Resumen : La alfa amilasa de Bacillus licheniformis ATCC 14580 es una enzima monomérica y del tipo endo que se encarga de la catálisis de los enlaces glucosídicos internos dentro de las moléculas del almidón. Esta posee una estabilidad térmica elevada lo cual hace que tenga múltiples aplicaciones dentro de diferentes industrias. Sin embargo, los procedimientos actualmente existentes para la obtención de la misma han resultado ser poco eficientes. Por tal motivo, el presente trabajo de titulación tuvo como finalidad ejecutar la clonación del gen amyL correspondiente a la sección que codifica para la alfa amilasa madura empleando el sistema de expresión ChampionTM pET SUMO en Escherichia coli Mach1T1. Para lo cual en primer lugar se realizó un análisis in silico exhaustivo de la secuencia de interés, otorgando las pautas necesarias para efectuar la clonación in vitro. Del mismo modo, se evaluó la implementación de un protocolo de competencia celular y transformación mediante la utilización de un kit comercial. El crecimiento de las células de mantenimiento E. coli Mach1T1 fue lento y los resultados de la eficiencia de transformación empleando el vector control fue menor a la esperada. No obstante, se pudieron conseguir clones transformados con el fragmento de interés. A partir de esto, se pudo demostrar que el gen amyL que codifica para la alfa amilasa madura, se insertó en el casete del vector, dando origen al vector recombinante pET SUMO-amyL SPS.
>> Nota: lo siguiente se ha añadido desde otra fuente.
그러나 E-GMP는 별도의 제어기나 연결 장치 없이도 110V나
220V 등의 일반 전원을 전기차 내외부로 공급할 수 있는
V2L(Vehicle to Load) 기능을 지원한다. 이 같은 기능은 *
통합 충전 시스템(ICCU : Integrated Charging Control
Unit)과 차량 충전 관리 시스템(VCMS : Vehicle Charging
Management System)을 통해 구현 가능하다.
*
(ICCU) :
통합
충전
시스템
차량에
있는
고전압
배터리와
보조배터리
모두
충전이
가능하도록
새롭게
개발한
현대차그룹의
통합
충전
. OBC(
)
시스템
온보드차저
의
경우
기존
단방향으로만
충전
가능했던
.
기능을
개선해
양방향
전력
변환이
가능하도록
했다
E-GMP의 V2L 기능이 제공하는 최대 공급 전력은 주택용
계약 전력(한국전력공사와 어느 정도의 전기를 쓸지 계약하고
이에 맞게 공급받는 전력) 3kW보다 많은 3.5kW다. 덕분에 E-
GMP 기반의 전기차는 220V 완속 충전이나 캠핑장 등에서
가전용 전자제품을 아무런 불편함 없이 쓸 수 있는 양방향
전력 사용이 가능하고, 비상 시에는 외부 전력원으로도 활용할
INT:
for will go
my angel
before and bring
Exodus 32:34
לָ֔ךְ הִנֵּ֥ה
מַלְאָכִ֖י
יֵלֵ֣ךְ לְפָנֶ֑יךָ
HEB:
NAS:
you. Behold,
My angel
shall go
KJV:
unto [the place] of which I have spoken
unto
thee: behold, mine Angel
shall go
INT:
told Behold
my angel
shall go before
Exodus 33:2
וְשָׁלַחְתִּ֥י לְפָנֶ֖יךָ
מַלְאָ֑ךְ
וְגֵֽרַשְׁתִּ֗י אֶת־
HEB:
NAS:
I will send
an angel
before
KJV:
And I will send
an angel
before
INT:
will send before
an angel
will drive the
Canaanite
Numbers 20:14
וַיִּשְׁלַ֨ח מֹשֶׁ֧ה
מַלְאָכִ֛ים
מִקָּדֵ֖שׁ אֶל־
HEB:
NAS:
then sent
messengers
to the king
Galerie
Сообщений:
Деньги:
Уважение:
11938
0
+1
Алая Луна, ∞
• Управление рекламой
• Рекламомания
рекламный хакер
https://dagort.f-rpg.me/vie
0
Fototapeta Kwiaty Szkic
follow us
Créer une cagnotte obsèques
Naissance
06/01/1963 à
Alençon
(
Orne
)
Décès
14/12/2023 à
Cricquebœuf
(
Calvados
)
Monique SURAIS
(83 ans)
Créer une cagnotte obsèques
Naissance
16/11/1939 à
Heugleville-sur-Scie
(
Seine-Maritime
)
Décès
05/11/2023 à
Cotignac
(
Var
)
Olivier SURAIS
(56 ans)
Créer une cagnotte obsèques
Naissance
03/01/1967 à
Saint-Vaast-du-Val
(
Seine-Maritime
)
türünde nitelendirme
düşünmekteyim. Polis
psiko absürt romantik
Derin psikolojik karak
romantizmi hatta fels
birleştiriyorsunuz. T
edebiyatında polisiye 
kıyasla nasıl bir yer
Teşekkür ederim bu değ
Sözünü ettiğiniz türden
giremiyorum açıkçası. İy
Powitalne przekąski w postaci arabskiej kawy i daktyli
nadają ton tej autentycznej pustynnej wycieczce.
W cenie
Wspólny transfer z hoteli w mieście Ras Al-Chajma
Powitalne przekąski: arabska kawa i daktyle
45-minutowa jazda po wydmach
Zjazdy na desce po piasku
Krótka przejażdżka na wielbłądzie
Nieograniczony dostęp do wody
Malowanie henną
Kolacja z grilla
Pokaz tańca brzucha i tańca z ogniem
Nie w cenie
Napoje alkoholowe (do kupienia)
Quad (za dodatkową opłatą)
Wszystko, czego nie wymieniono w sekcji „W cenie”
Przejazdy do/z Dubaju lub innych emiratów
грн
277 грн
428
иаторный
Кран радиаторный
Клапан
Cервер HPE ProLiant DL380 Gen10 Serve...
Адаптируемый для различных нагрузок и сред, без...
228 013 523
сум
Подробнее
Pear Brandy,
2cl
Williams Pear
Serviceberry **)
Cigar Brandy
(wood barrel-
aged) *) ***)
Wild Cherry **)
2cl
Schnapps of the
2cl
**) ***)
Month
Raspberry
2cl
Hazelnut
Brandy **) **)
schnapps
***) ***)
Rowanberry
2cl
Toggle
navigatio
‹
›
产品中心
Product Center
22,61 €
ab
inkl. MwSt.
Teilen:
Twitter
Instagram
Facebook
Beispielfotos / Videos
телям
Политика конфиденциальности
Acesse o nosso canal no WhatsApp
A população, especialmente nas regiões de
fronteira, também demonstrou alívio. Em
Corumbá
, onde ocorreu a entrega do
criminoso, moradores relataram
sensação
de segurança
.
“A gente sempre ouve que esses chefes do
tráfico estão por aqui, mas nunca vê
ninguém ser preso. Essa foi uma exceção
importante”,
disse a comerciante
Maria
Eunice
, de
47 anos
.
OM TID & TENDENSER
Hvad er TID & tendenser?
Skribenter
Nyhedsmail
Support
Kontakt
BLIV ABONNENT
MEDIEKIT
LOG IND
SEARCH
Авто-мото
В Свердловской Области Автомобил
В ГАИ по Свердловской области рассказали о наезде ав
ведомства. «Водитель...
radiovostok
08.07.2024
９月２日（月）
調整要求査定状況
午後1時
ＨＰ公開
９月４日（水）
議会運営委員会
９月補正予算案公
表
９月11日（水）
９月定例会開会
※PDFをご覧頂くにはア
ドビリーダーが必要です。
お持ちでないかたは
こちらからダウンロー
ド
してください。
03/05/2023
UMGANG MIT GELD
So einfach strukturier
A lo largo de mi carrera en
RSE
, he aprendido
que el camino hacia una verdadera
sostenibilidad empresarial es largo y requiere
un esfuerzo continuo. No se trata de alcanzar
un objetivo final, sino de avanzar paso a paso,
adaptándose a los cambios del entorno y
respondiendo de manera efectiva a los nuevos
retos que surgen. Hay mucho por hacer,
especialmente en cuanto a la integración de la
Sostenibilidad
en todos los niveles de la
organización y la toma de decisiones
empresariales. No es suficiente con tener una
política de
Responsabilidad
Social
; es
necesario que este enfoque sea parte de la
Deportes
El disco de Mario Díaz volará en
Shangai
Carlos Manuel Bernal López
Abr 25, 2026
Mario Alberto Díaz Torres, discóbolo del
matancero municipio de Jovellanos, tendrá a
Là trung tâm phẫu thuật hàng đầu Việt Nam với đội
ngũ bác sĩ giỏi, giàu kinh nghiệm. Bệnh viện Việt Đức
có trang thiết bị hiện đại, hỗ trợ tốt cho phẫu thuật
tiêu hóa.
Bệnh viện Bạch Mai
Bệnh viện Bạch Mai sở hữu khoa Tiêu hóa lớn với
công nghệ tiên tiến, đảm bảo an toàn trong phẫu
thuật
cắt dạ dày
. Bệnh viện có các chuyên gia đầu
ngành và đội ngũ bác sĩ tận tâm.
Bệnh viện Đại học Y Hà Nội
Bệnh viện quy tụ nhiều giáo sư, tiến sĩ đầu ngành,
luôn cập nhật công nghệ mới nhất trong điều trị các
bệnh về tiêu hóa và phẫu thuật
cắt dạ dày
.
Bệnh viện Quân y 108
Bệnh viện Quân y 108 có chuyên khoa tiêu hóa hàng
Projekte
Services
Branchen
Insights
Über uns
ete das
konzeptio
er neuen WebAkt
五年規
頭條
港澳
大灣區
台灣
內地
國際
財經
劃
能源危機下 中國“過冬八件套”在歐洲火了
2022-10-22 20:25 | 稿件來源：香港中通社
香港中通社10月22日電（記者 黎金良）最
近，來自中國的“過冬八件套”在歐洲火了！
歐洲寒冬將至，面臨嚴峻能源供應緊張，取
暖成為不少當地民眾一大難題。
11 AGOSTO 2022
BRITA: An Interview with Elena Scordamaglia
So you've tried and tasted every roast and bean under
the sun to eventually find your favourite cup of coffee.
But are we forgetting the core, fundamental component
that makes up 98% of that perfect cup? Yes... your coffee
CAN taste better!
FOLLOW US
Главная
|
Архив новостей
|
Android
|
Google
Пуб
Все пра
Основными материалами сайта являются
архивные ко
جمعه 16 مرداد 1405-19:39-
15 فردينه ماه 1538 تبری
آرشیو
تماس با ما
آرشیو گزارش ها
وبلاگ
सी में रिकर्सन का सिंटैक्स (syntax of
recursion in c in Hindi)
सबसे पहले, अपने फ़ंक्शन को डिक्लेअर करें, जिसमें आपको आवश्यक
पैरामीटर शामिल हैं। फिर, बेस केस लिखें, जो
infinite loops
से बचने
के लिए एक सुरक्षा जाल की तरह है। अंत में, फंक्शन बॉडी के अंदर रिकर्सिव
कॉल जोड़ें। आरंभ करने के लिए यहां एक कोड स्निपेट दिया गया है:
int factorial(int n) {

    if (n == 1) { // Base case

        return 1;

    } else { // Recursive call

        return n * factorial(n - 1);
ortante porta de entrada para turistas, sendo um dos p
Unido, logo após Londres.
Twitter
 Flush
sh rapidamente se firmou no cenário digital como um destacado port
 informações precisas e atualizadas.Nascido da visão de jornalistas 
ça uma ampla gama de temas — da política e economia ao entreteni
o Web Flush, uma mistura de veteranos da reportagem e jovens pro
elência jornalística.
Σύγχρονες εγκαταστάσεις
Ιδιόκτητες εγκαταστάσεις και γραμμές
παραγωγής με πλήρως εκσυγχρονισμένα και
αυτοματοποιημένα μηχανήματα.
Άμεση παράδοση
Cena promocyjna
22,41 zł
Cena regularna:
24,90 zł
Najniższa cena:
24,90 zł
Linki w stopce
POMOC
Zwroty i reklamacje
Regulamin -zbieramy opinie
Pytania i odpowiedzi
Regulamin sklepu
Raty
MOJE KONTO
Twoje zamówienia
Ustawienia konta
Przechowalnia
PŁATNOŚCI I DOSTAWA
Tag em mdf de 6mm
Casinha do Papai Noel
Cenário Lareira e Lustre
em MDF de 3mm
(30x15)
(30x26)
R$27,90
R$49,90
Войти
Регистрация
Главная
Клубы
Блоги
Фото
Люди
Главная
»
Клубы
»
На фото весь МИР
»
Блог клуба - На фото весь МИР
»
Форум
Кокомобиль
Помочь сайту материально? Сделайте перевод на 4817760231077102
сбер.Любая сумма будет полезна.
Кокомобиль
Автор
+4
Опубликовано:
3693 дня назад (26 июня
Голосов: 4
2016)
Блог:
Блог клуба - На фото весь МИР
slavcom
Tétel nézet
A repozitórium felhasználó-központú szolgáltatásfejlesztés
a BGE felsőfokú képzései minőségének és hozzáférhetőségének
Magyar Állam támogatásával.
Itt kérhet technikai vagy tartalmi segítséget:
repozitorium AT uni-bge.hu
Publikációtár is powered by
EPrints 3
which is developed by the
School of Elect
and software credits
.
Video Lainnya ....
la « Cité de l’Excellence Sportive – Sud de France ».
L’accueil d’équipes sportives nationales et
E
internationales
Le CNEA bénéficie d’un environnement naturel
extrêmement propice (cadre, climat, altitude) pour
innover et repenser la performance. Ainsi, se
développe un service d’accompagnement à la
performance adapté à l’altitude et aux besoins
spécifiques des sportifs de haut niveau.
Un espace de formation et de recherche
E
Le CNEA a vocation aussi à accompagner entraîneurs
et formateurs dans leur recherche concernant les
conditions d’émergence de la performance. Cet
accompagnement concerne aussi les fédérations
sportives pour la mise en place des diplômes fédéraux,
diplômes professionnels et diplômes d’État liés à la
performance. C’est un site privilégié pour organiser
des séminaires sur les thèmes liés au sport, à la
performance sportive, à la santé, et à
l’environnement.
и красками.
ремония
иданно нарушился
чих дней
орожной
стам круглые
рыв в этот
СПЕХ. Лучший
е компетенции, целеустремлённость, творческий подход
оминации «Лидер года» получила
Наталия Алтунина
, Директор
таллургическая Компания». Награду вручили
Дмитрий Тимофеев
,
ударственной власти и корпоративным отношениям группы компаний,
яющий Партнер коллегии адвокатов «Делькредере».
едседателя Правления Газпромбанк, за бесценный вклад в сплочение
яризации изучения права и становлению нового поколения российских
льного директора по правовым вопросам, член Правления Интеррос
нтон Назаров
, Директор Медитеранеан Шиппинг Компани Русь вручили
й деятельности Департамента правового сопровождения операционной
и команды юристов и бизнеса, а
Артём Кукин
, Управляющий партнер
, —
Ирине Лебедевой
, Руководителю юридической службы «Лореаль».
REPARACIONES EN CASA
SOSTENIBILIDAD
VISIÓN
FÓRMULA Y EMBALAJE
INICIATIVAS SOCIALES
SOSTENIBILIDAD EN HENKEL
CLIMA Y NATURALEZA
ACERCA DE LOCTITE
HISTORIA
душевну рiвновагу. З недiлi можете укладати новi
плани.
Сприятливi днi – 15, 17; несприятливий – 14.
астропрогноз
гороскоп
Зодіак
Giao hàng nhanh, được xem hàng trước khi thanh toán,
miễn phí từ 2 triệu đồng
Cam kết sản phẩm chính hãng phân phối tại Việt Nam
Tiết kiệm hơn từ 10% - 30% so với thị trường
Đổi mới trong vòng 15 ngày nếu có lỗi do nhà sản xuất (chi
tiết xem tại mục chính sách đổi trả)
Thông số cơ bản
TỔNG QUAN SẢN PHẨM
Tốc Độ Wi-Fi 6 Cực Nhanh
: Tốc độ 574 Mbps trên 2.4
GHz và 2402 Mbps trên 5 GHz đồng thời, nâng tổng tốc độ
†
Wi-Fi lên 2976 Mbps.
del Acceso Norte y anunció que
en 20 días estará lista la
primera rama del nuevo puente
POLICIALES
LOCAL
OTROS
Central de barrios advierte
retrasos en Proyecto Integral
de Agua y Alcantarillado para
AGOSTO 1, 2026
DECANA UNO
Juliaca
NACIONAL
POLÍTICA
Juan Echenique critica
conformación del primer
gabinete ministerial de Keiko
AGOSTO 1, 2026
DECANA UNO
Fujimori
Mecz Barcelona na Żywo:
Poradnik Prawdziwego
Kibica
Descripción : The alpha-amylase produced by Bacillus licheniformis ATCC 14580 is a monomeric endo-enzyme that catalyzes the hydrolysis of internal glycosidic bonds of starch molecules. Due to its high thermostability, this alpha-amylase has multiple applications in different industries. However, currently available methods for its obtention have a los efficiency. Hence, the aim of this thesis was to clone the amyL gene, encoding for mature alpha-amylase, using the ChampionTM pET SUMO expression system in Escherichia coli Mach1T1. To obtain proper in vitro cloning guidelines, an exhaustive in silico analysis of the target sequence was first performed. Besides, a competent cell preparation and transformation protocol through a commercial kit was tested. The growth of the cloning strain was slow and transformation efficiency with the control vector was lower than expected. Nevertheless, clones containing the target sequence were obtained. Therefore, the amyL gene encoding for mature alpha-amylase was successfully inserted in the vector cassette, generating the recombinant pET SUMO-amyL SPS vector.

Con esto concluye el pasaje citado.